What are your thoughts, what factors should be considered ?

I am getting fitted this weekend, so that might rule out one, but I dont expect that to be the case.

I also plan on testing some orbeas this weekend, as for the Tarmac local shop does not even have a 2006 tarmac (which would not even compare I think to the new 2007 model with new frame and carbon).

I would prefer stiffness over comfort, but not road jarring stiffness (like my current ride). 
I do want all carbon fiber, not interested in alum. with carbon.

Thanks for any advice or info you offer in advance.

Happy Rolling
Chris:thumbsup:


----------



## fire262 (Aug 29, 2006)

Just took delivery of my 2007 Opal and Love it! Stiff but can be made a little with a carbor stem and bars. I also applied a nice set of Mavic Ksryum ES wheels Dura Ace whole way around.

It is great climbing machine and sprinter out of the saddle. Above a three hour ride put a larger pad in your shorts.......my feedback only.........I LOVE IT!!!!


----------



## rollinrob (Dec 8, 2002)

You can get a great deal on the 06 Opal right now. I have one and absoluty love it. I only do 1 3 hour ride a week and the stiffness so far has not bothered me at all, it has made my climbing more enjoyable and the descending has been a blast on this stiff-go-to-where-you-point-it racing machine. My longest ride so far has been 75 miles, about 4 and a half hours. I did not really feel any unusual discomfort beside the pain in my legs... I have been very pleased with this purchase so far and would highly reccomend this bike to any one.


----------



## rcordray (Jul 30, 2006)

*Get the ORBEA!!!*

I too, stepped up from a Cannondale R1000 with Ultegra. I shopped and talked and read everything I could find, and ultimately purchased the '06 Opal with Sram Force and Mavic Ksyrium SL3's. Could not be more pleased. These bikes are awesome: superb climbers, descenders, rolleurs, you name it! I have no negative comments whatsoever. I also believe they are one of the best deals going. From my research, I feel I saved at least $800 over anything comparable out there. I paid $3999 for mine at Universal Cycles, Studio City, CA. I looked at Trek, C'Dale, Scott, Pinarello, Ibis, Specialized, Felt, Look, IF, Calfee, Giant, etc. and never saw any bike that could compete with the Orbea for the full package - components, wheels, frame, and looks!


----------



## c2m (Sep 1, 2006)

*Update*

Morning

So I paid a visit to the local Orbea dealer yesterday. 

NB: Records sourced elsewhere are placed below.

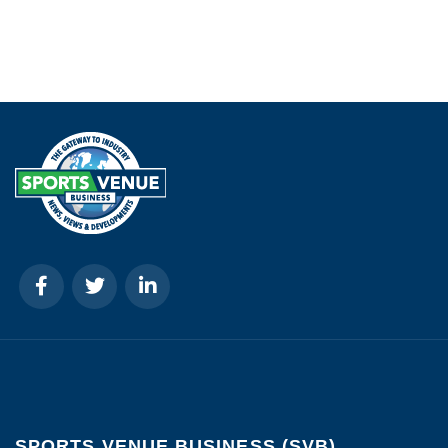
SPORTS VENUE BUSINESS (SVB)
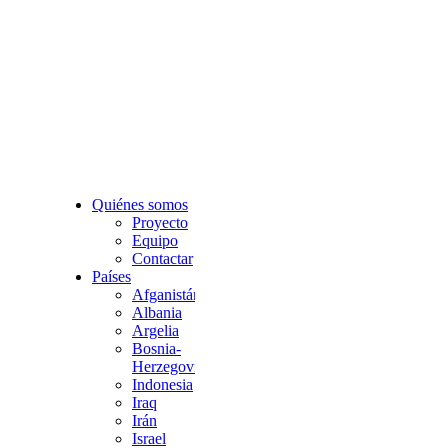
Quiénes somos
Proyecto
Equipo
Contactar
Países
Afganistán
Albania
Argelia
Bosnia-
Herzegovina
Indonesia
Iraq
Irán
Israel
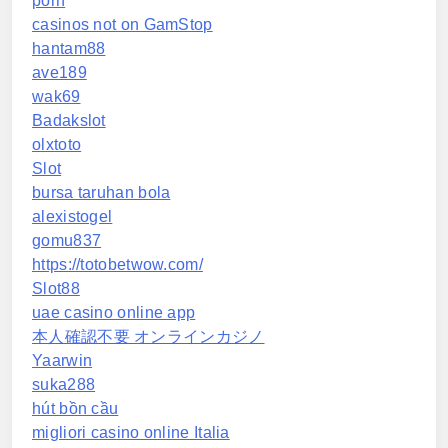
porn
casinos not on GamStop
hantam88
ave189
wak69
Badakslot
olxtoto
Slot
bursa taruhan bola
alexistogel
gomu837
https://totobetwow.com/
Slot88
uae casino online app
本人確認不要 オンラインカジノ
Yaarwin
suka288
hút bồn cầu
migliori casino online Italia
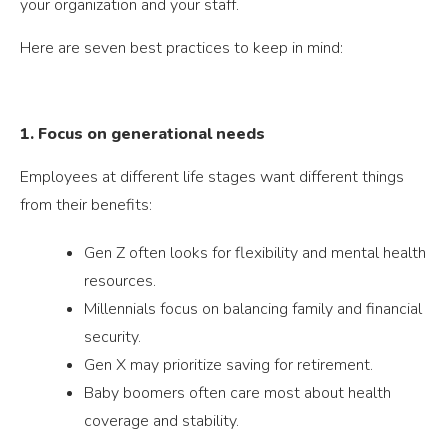
your organization and your staff.
Here are seven best practices to keep in mind:
1. Focus on generational needs
Employees at different life stages want different things
from their benefits:
Gen Z often looks for flexibility and mental health
resources.
Millennials focus on balancing family and financial
security.
Gen X may prioritize saving for retirement.
Baby boomers often care most about health
coverage and stability.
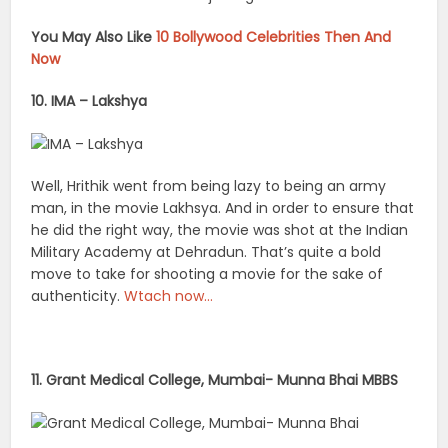
You May Also Like
10 Bollywood Celebrities Then And
Now
10. IMA – Lakshya
Well, Hrithik went from being lazy to being an army
man, in the movie Lakhsya. And in order to ensure that
he did the right way, the movie was shot at the Indian
Military Academy at Dehradun. That’s quite a bold
move to take for shooting a movie for the sake of
authenticity.
Wtach now…
11. Grant Medical College, Mumbai- Munna Bhai MBBS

My impressions of the shop were very good, most of our other shops focus on volume this one seemed to focus on quality of service and goods offered. They were very attentive to me and other customers that came through the door. I also noted several folks bringing in big time $$ bikes (like C50) for tune ups, etc.

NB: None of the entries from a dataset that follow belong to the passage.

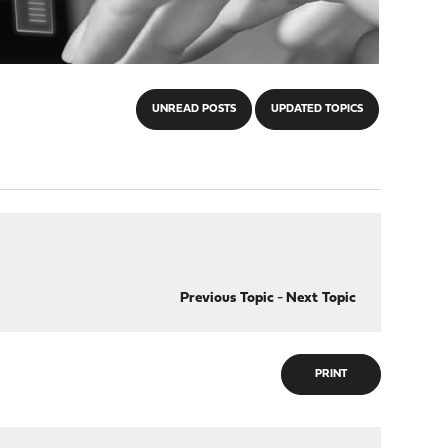
UNREAD POSTS
UPDATED TOPICS
Previous Topic
-
Next Topic
PRINT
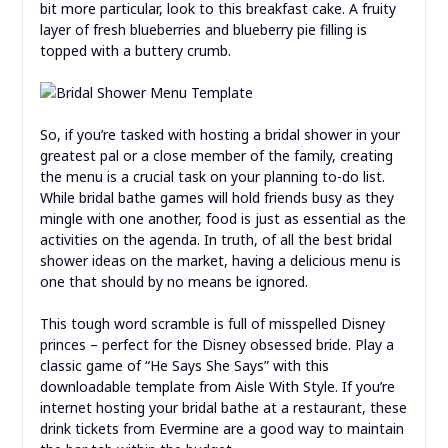
bit more particular, look to this breakfast cake. A fruity
layer of fresh blueberries and blueberry pie filling is
topped with a buttery crumb.
So, if you’re tasked with hosting a bridal shower in your
greatest pal or a close member of the family, creating
the menu is a crucial task on your planning to-do list.
While bridal bathe games will hold friends busy as they
mingle with one another, food is just as essential as the
activities on the agenda. In truth, of all the best bridal
shower ideas on the market, having a delicious menu is
one that should by no means be ignored.
This tough word scramble is full of misspelled Disney
princes – perfect for the Disney obsessed bride. Play a
classic game of “He Says She Says” with this
downloadable template from Aisle With Style. If you’re
internet hosting your bridal bathe at a restaurant, these
drink tickets from Evermine are a good way to maintain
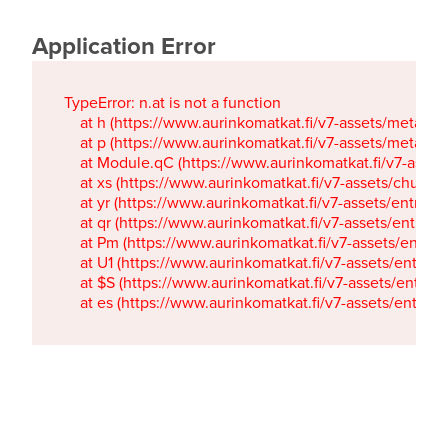
Application Error
TypeError: n.at is not a function

    at h (https://www.aurinkomatkat.fi/v7-assets/metaTa
    at p (https://www.aurinkomatkat.fi/v7-assets/metaTa
    at Module.qC (https://www.aurinkomatkat.fi/v7-ass
    at xs (https://www.aurinkomatkat.fi/v7-assets/chun
    at yr (https://www.aurinkomatkat.fi/v7-assets/entry.c
    at qr (https://www.aurinkomatkat.fi/v7-assets/entry.
    at Pm (https://www.aurinkomatkat.fi/v7-assets/entry.
    at U1 (https://www.aurinkomatkat.fi/v7-assets/entry.c
    at $S (https://www.aurinkomatkat.fi/v7-assets/entry.c
    at es (https://www.aurinkomatkat.fi/v7-assets/entry.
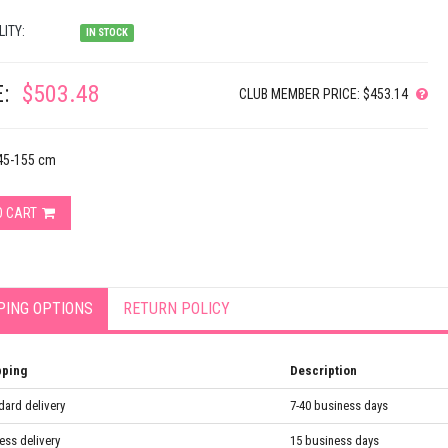
LITY:
IN STOCK
:
$503.48
CLUB MEMBER PRICE: $453.14
145-155 cm
O CART
PING OPTIONS
RETURN POLICY
pping
Description
dard delivery
7-40 business days
ess delivery
15 business days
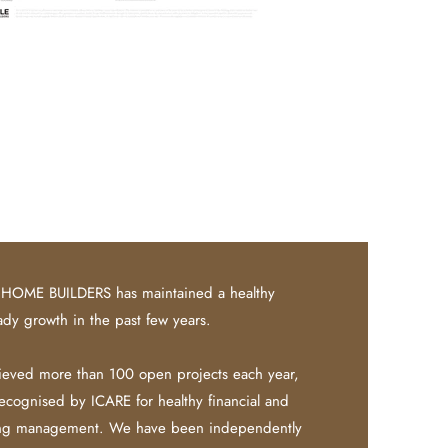
HOME BUILDERS has maintained a healthy
ady growth in the past few years.
eved more than 100 open projects each year,
recognised by ICARE for healthy financial and
ing management.
​
We have been independently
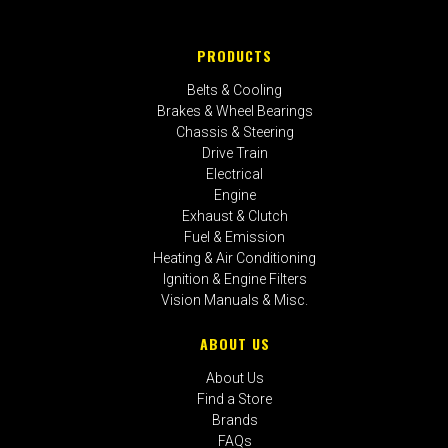
PRODUCTS
Belts & Cooling
Brakes & Wheel Bearings
Chassis & Steering
Drive Train
Electrical
Engine
Exhaust & Clutch
Fuel & Emission
Heating & Air Conditioning
Ignition & Engine Filters
Vision Manuals & Misc.
ABOUT US
About Us
Find a Store
Brands
FAQs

I rode a few different bikes, onix, opal, carbon soloist, and Kestrel. They were all nice bikes.

The two biggest take aways for me from testing.

1) I expected the onix to feel a little flexy. I guess I am not as strong or as fast as the old days because the onix seemed fine. I could tell a difference between the opal and onix, but the onix still seemed fine. I had to really crank down on it to get any feeling of flex, and some of that could have been from the cheaper wheels on it.

2) The opal I rode was set up with SRAM Force. I think while I was riding it I was more focused on the SRAM than the bike. I did not spend a lot of time on it, but I was impressed with the shifting and comfort of the shifters. I had anticipated some issues with it, just because it was different and I would not be use to it. I had no issues, the shifts were crisp. Overall I was impressed with it enough, that if I end up with Orbea it will be built with SRAM instead of shimano. Heck if I am going to buy something like Orbea, why not continue that trend of being different with the parts as well.


The question I think I will need to answer is,

Do I want Onix with really nice parts and wheels (assuming 06 model is available)?

or

Would I be better off with an Opal and maybe something like SRAM Rival parts that I could always upgrade later ?

First reaction is spend the money on the frame not that the parts. Although if the Onix was fine, which I felt it was, why not take it with real nice parts and wheels.

I will post more later on.


----------



## Fignon's Barber (Mar 2, 2004)

rollinrob said:


> You can get a great deal on the 06 Opal right now..


 what do you think is best price, right now, for an '06 opal frame/fork? I called around yesterday, and results varied, to say the least.


----------



## rcordray (Jul 30, 2006)

I still believe you can do a little better on the price for an Opal w/ Sram Force. Not sure what part of the country you're from, but I found better deals than $4400 in Los Angeles. I.Martin Imports (part of the "Helen's" chain) offered the '07 Opal/Force for $4199. I took this price to my LBS, Universal Cycles, and they agreed to match it. But, that was for the '07. The shop owner, Owen, then showed me a silver/black '06. I liked the '06 paint job more - it has more subtle graphics. He offerred this built up w/ Sram and SL3's for $3999. Hooked, I whipped out the plastic. Another nice touch - Owen took my old Cannondale R1000/Ultegra and e-bayed it for me. He charged a small service fee for this, to cover packing/shipping, but I was happy not to have to do it myself.


----------



## c2m (Sep 1, 2006)

*Another one joins Orbea*

Well say hello to the latest member of the Orbea family.

I placed my order today for 2006 blue Opal with Sram Rival. The Force group would have been nice just could not justify spending almost another $1K for it. I do think like others have said, if you live close to 2 or more Orbea dealers you could get Opal w/ Force around $4K right now if you push the issue.


If lucky I may have it by the weekend.


----------